Diet yang sering dilakukan pada anak autis adalah GFCF (Glutein Free Casein Free).
Pada anak autis disarankan untuk tidak mengkonsumsi produk makanan yang berbahan dasar
gluten dan kasein (gluten adalah campuran protein yang terkandung pada gandum, sedangkan
kasein adalah protein susu). Jenis bahan tersebut mengandung protein tinggi dan tidak dapat
dicerna oleh usus menjadi asam amino tunggal sehingga pemecahan protein menjadi tidak
sempurna dan berakibat menjadi neurotoksin (racun bagi otak). Hal ini menyebabkan
terjadinya penurunan sejumlah fungsi otak yang berdampak pada menurunnya tingkat
kecerdasan anak.
Anak dengan autisme memang tidak disarankan untuk mengasup makanan dengan kadar
gula tinggi. Hal ini berpengaruh pada sifat hiperaktif sebagian besar dari mereka.

c. Terapi wicara
Umumnya hampir semua penyandang autisme mengalami keterlambatan bicara dan
kesulitan berbahasa. Kadang-kadang bicaranya cukup berkembang, namun mereka tidak
mampu untuk memakai kemampuan bicaranya untuk berkomunikasi/berinteraksi dengan
orang lain. Oleh karena itu, terapi wicara (speech therapy) pada penyandang autisme
merupakan suatu keharusan, tetapi pelaksanaannya harus sesuai dengan metode ABA
(Applied Behavior Analysis).
d. Terapi perilaku
Terapi ini bertujuan agar anak autis dapat mengurangi perilaku yang bersifat self-
maladaption (tantrum atau melukai diri sendiri) dan menggantinya dengan perilaku yang
dapat diterima oleh masyarakat. Terapi perilaku ini sangat penting untuk membantu anak ini
agar lebih bisa menyesuaikan diri didalam masyarakat.
e. Terapi okupasi
Terapi ini bertujuan untuk membantu anak autis yang mempunyai perkembangan
motorik kurang baik yang dilakukan melalui gerakan-gerakan. Terapi okupasi ini dapat
membantu menguatkan, memperbaiki koordinasi dan ketrampilan ototnya. Otot jari tangan
misalnya sangat penting dikuatkan dan dilatih supaya anak bisa menulis dan melakukan
semua hal yang membutuhkan ketrampilan otot jari tangannya seperti menunjuk, bersalaman,
memegang raket, memetik gitar, main piano, dan sebagainya.

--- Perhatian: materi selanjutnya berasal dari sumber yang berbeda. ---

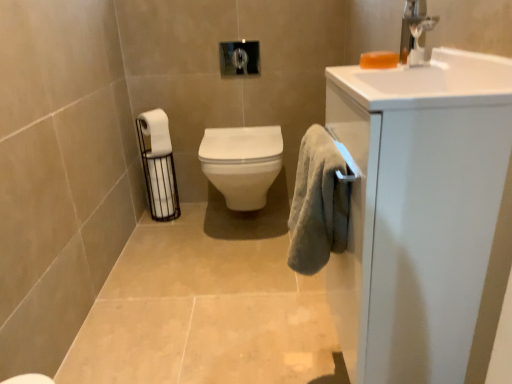 The width and height of the screenshot is (512, 384). Describe the element at coordinates (379, 60) in the screenshot. I see `orange translucent soap at upper right` at that location.

What do you see at coordinates (158, 165) in the screenshot?
I see `white matte toilet paper at left, the 2th toilet paper positioned from the top` at bounding box center [158, 165].

Where is `white glossy cabinet at right`? white glossy cabinet at right is located at coordinates coord(426,214).

This screenshot has width=512, height=384. I want to click on orange translucent soap at upper right, so click(379, 60).

From a real-world perspective, is white matte toilet paper at left, the 2th toilet paper positioned from the top, over white glossy toilet at center?

No, from a real-world perspective, white matte toilet paper at left, the 2th toilet paper positioned from the top, is not above white glossy toilet at center.

Could you tell me if white matte toilet paper at left, the 2th toilet paper positioned from the top, is turned towards white glossy toilet at center?

Yes.

Which is in front, point (424, 16) or point (381, 59)?

The point (424, 16) is in front.

Locate an element on the screen. The width and height of the screenshot is (512, 384). soap that appears below the silver metallic faucet at upper right (from a real-world perspective) is located at coordinates (379, 60).

From the picture: Which of these two, silver metallic faucet at upper right or orange translucent soap at upper right, is wider?

silver metallic faucet at upper right.

Can you confirm if silver metallic faucet at upper right is bigger than orange translucent soap at upper right?

Indeed, silver metallic faucet at upper right has a larger size compared to orange translucent soap at upper right.

Considering the sizes of objects white glossy cabinet at right and orange translucent soap at upper right in the image provided, who is smaller, white glossy cabinet at right or orange translucent soap at upper right?

With smaller size is orange translucent soap at upper right.

Does point (413, 320) appear closer or farther from the camera than point (385, 67)?

Point (413, 320) appears to be closer to the viewer than point (385, 67).

Is white glossy cabinet at right positioned far away from orange translucent soap at upper right?

They are positioned close to each other.

Can you tell me how much white glossy toilet at center and silver metallic faucet at upper right differ in facing direction?

white glossy toilet at center and silver metallic faucet at upper right are facing 87 degrees away from each other.

Considering the sizes of objects white glossy toilet at center and silver metallic faucet at upper right in the image provided, who is shorter, white glossy toilet at center or silver metallic faucet at upper right?

silver metallic faucet at upper right.

Does white glossy toilet at center touch silver metallic faucet at upper right?

white glossy toilet at center and silver metallic faucet at upper right are not in contact.

Based on the photo, considering the sizes of white glossy toilet at center and silver metallic faucet at upper right in the image, is white glossy toilet at center wider or thinner than silver metallic faucet at upper right?

In the image, white glossy toilet at center appears to be wider than silver metallic faucet at upper right.

Can you confirm if orange translucent soap at upper right is bigger than white glossy toilet at center?

Incorrect, orange translucent soap at upper right is not larger than white glossy toilet at center.

Where is `toilet located below the orange translucent soap at upper right (from the image's perspective)`? The width and height of the screenshot is (512, 384). toilet located below the orange translucent soap at upper right (from the image's perspective) is located at coordinates (242, 163).

Can you tell me how much orange translucent soap at upper right and white glossy toilet at center differ in facing direction?

The angle between the facing direction of orange translucent soap at upper right and the facing direction of white glossy toilet at center is 90.7 degrees.

Is white glossy toilet at center at the back of orange translucent soap at upper right?

No, white glossy toilet at center is not at the back of orange translucent soap at upper right.

From a real-world perspective, which is physically below, white matte toilet paper at left, arranged as the first toilet paper when ordered from the bottom, or white glossy cabinet at right?

white matte toilet paper at left, arranged as the first toilet paper when ordered from the bottom, from a real-world perspective.

Considering the points (164, 142) and (367, 113), which point is in front, point (164, 142) or point (367, 113)?

Point (367, 113)

What's the angular difference between white matte toilet paper at left, the 2th toilet paper positioned from the top, and white glossy cabinet at right's facing directions?

white matte toilet paper at left, the 2th toilet paper positioned from the top, and white glossy cabinet at right are facing 127 degrees away from each other.

Considering the relative sizes of white matte toilet paper at left, arranged as the first toilet paper when ordered from the bottom, and white glossy cabinet at right in the image provided, is white matte toilet paper at left, arranged as the first toilet paper when ordered from the bottom, smaller than white glossy cabinet at right?

Correct, white matte toilet paper at left, arranged as the first toilet paper when ordered from the bottom, occupies less space than white glossy cabinet at right.

In terms of size, does silver metallic faucet at upper right appear bigger or smaller than white glossy toilet at center?

Considering their sizes, silver metallic faucet at upper right takes up less space than white glossy toilet at center.

Is silver metallic faucet at upper right positioned with its back to white glossy toilet at center?

No, silver metallic faucet at upper right is not facing the opposite direction of white glossy toilet at center.

Is white glossy toilet at center a part of silver metallic faucet at upper right?

No, white glossy toilet at center is not surrounded by silver metallic faucet at upper right.

Can you confirm if silver metallic faucet at upper right is shorter than white glossy toilet at center?

Indeed, silver metallic faucet at upper right has a lesser height compared to white glossy toilet at center.

What are the coordinates of `toilet on the right of white matte toilet paper at left, arranged as the first toilet paper when ordered from the bottom` in the screenshot? It's located at (242, 163).

You are a GUI agent. You are given a task and a screenshot of the screen. Output one action in this format:
    pyautogui.click(x=<x>, y=<y>)
    Task: Click on the soap on the left of silver metallic faucet at upper right
    
    Given the screenshot: What is the action you would take?
    pyautogui.click(x=379, y=60)

Estimate the real-world distances between objects in this image. Which object is further from white matte toilet paper at left, arranged as the first toilet paper when ordered from the bottom, silver metallic faucet at upper right or orange translucent soap at upper right?

silver metallic faucet at upper right lies further to white matte toilet paper at left, arranged as the first toilet paper when ordered from the bottom, than the other object.

Estimate the real-world distances between objects in this image. Which object is further from white matte toilet paper at left, acting as the second toilet paper starting from the bottom, white glossy cabinet at right or soft gray towel at right?

Among the two, white glossy cabinet at right is located further to white matte toilet paper at left, acting as the second toilet paper starting from the bottom.

Based on their spatial positions, is white matte toilet paper at left, arranged as the first toilet paper when ordered from the bottom, or orange translucent soap at upper right further from white glossy toilet at center?

orange translucent soap at upper right is positioned further to the anchor white glossy toilet at center.

From the image, which object appears to be farther from white glossy toilet at center, white matte toilet paper at left, which is the 1th toilet paper in top-to-bottom order, or white glossy cabinet at right?

white glossy cabinet at right is positioned further to the anchor white glossy toilet at center.

Estimate the real-world distances between objects in this image. Which object is closer to orange translucent soap at upper right, white glossy toilet at center or soft gray towel at right?

soft gray towel at right is positioned closer to the anchor orange translucent soap at upper right.

Based on the photo, looking at the image, which one is located further to white glossy toilet at center, white glossy cabinet at right or soft gray towel at right?

white glossy cabinet at right.

Based on their spatial positions, is white glossy cabinet at right or orange translucent soap at upper right further from white glossy toilet at center?

white glossy cabinet at right is positioned further to the anchor white glossy toilet at center.

Estimate the real-world distances between objects in this image. Which object is further from orange translucent soap at upper right, silver metallic faucet at upper right or white matte toilet paper at left, arranged as the first toilet paper when ordered from the bottom?

Among the two, white matte toilet paper at left, arranged as the first toilet paper when ordered from the bottom, is located further to orange translucent soap at upper right.

Find the location of a particular element. The width and height of the screenshot is (512, 384). tap positioned between soft gray towel at right and white matte toilet paper at left, which is the 1th toilet paper in top-to-bottom order, from near to far is located at coordinates (415, 32).

Where is `toilet paper positioned between silver metallic faucet at upper right and white matte toilet paper at left, arranged as the first toilet paper when ordered from the bottom, from near to far`? The width and height of the screenshot is (512, 384). toilet paper positioned between silver metallic faucet at upper right and white matte toilet paper at left, arranged as the first toilet paper when ordered from the bottom, from near to far is located at coordinates (156, 131).

Find the location of a particular element. Image resolution: width=512 pixels, height=384 pixels. bath towel between white glossy cabinet at right and white matte toilet paper at left, arranged as the first toilet paper when ordered from the bottom, from front to back is located at coordinates (318, 203).

The image size is (512, 384). Identify the location of toilet positioned between white glossy cabinet at right and white matte toilet paper at left, acting as the second toilet paper starting from the bottom, from near to far. pos(242,163). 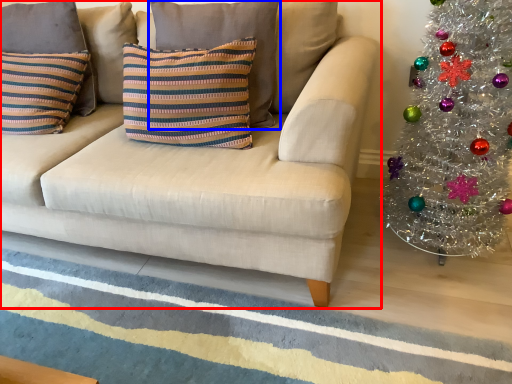 Question: Which object is closer to the camera taking this photo, studio couch (highlighted by a red box) or pillow (highlighted by a blue box)?

Choices:
 (A) studio couch
 (B) pillow

Answer: (A) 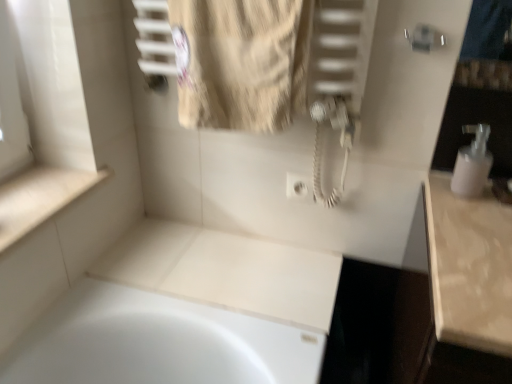 This screenshot has height=384, width=512. Find the location of `vacant space in beige textured towel at upper center (from a real-world perspective)`. vacant space in beige textured towel at upper center (from a real-world perspective) is located at coordinates (237, 268). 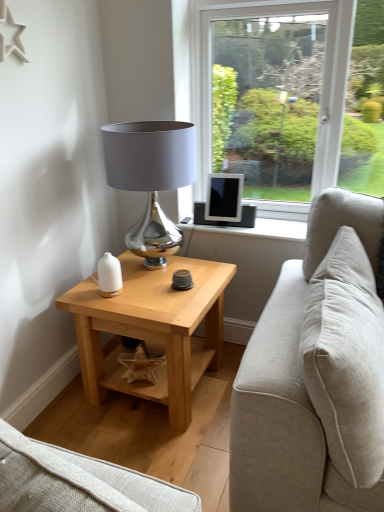 Question: From a real-world perspective, is light wood/texture side table at lower left physically above shiny metallic lampshade at center?

Choices:
 (A) yes
 (B) no

Answer: (B)

Question: From a real-world perspective, does light wood/texture side table at lower left sit lower than shiny metallic lampshade at center?

Choices:
 (A) no
 (B) yes

Answer: (B)

Question: Considering the relative positions of light wood/texture side table at lower left and shiny metallic lampshade at center in the image provided, is light wood/texture side table at lower left to the left of shiny metallic lampshade at center from the viewer's perspective?

Choices:
 (A) no
 (B) yes

Answer: (A)

Question: Is light wood/texture side table at lower left positioned in front of shiny metallic lampshade at center?

Choices:
 (A) no
 (B) yes

Answer: (B)

Question: Is light wood/texture side table at lower left bigger than shiny metallic lampshade at center?

Choices:
 (A) no
 (B) yes

Answer: (B)

Question: Is point (180, 147) positioned closer to the camera than point (337, 252)?

Choices:
 (A) farther
 (B) closer

Answer: (A)

Question: Considering their positions, is shiny metallic lampshade at center located in front of or behind beige fabric pillow at right?

Choices:
 (A) behind
 (B) front

Answer: (A)

Question: Considering the relative positions of shiny metallic lampshade at center and beige fabric pillow at right in the image provided, is shiny metallic lampshade at center to the left or to the right of beige fabric pillow at right?

Choices:
 (A) right
 (B) left

Answer: (B)

Question: From their relative heights in the image, would you say shiny metallic lampshade at center is taller or shorter than beige fabric pillow at right?

Choices:
 (A) tall
 (B) short

Answer: (B)

Question: From a real-world perspective, is shiny metallic lampshade at center positioned above or below light wood/texture side table at lower left?

Choices:
 (A) above
 (B) below

Answer: (A)

Question: Considering the positions of shiny metallic lampshade at center and light wood/texture side table at lower left in the image, is shiny metallic lampshade at center wider or thinner than light wood/texture side table at lower left?

Choices:
 (A) thin
 (B) wide

Answer: (A)

Question: In the image, is shiny metallic lampshade at center positioned in front of or behind light wood/texture side table at lower left?

Choices:
 (A) front
 (B) behind

Answer: (B)

Question: Is shiny metallic lampshade at center taller or shorter than light wood/texture side table at lower left?

Choices:
 (A) short
 (B) tall

Answer: (B)

Question: Is beige fabric pillow at right taller or shorter than light wood/texture side table at lower left?

Choices:
 (A) short
 (B) tall

Answer: (B)

Question: Considering the positions of point (327, 335) and point (102, 310), is point (327, 335) closer or farther from the camera than point (102, 310)?

Choices:
 (A) closer
 (B) farther

Answer: (A) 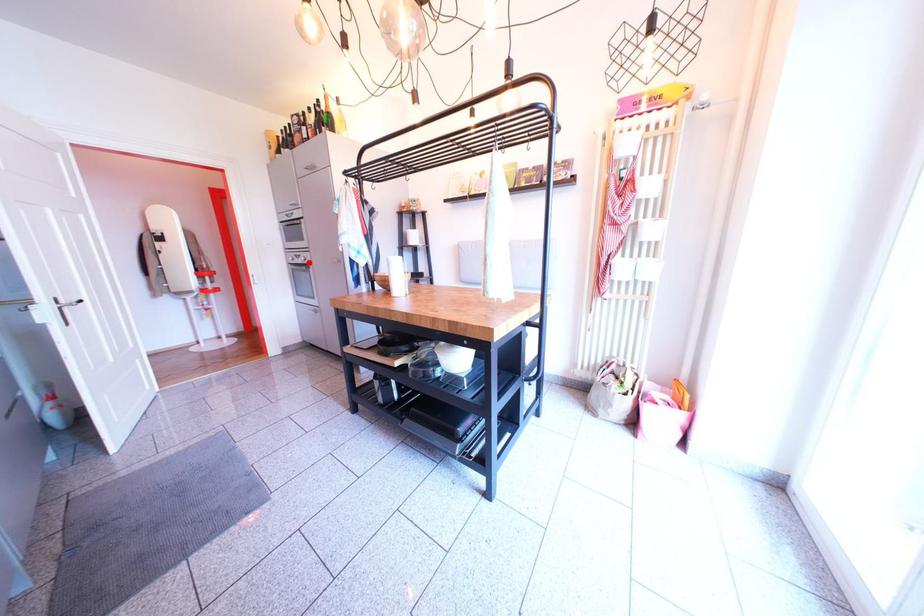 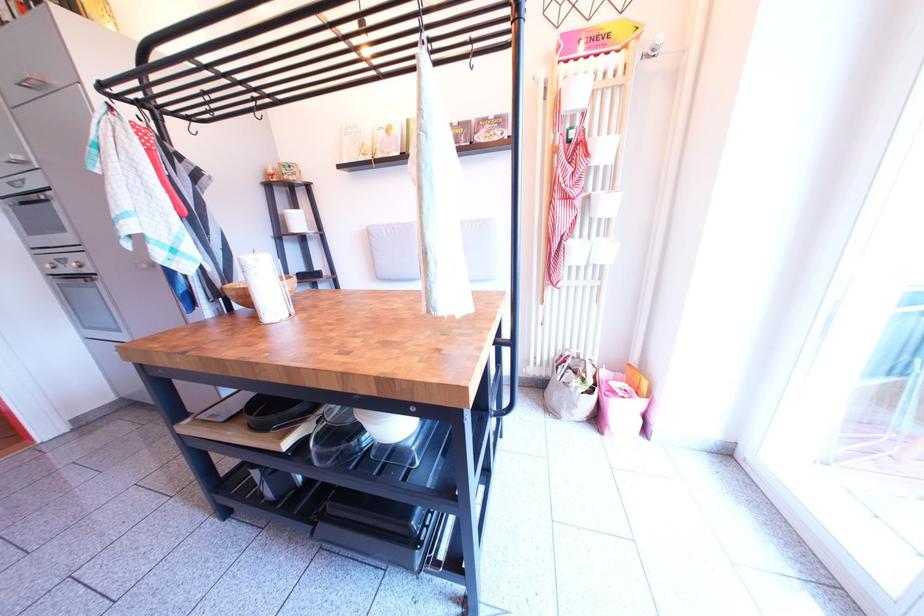 Find the pixel in the second image that matches the highlighted location in the first image.

(74, 267)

f. Terapi sensori integrasi
Integrasi sensoris berarti kemampuan untuk megolah dan mengartikan seluruh rangsang
yang diterima dari tubuh maupun lingkungan, dan kemudian menghasilkan respon yang
terarah. Terapi ini berguna untuk meningkatkan kematangan susunan saraf pusat, sehingga
lebih mampu untuk memperbaiki struktur dan fungsinya. Aktifitas ini merangsang koneksi
sinaptik yang lebih kompleks, dengan demikian dapat bisa meningkatkan kapasitas untuk
belajar.

Verkarisyanti, G. A. 2008. Terapi Autis Paling Efektif dan Hemat: Untuk Autisme Hiperaktif
dan Retardasi Mental. Yogyakarta: Pustaka Anggrek.
Huzaemah. 2010. Kenali Autisme Sejak Dini. Jakarta: Pustaka Populer Obor.
Perhimpunan Dokter Spesialis Kedokteran Jiwa Indonesia (PDSKJI), Ikatan Dokter Anak
Indonesia (IDAI), Perhimpunan Dokter Spesialis Saraf Indonesia (PERDOSSI) dalam
”Konferensi Nasional Autisme-I” Jakarta. 2003.
Danuatmaja, Bobby. 2006. Terapi Anak Autis di Rumah. Jakarta: Puspa Swara.